Only the line containing "八、BH及IGP审查员实习，实操考核" and those after it, up to the end of the records below, are to be set down, exactly as written.

[Saved data entries]
== == ==

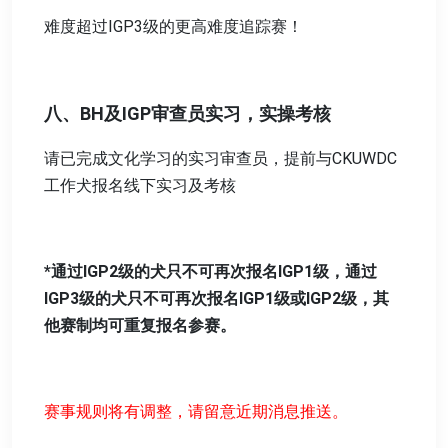
难度超过IGP3级的更高难度追踪赛！
八、BH及IGP审查员实习，实操考核
请已完成文化学习的实习审查员，提前与CKUWDC
工作犬报名线下实习及考核
*通过IGP2级的犬只不可再次报名IGP1级，通过
IGP3级的犬只不可再次报名IGP1级或IGP2级，其
他赛制均可重复报名参赛。
赛事规则将有调整，请留意近期消息推送。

== == ==

**Solution below:**
八、BH及IGP审查员实习，实操考核
请已完成文化学习的实习审查员，提前与CKUWDC
工作犬报名线下实习及考核
*通过IGP2级的犬只不可再次报名IGP1级，通过
IGP3级的犬只不可再次报名IGP1级或IGP2级，其
他赛制均可重复报名参赛。
赛事规则将有调整，请留意近期消息推送。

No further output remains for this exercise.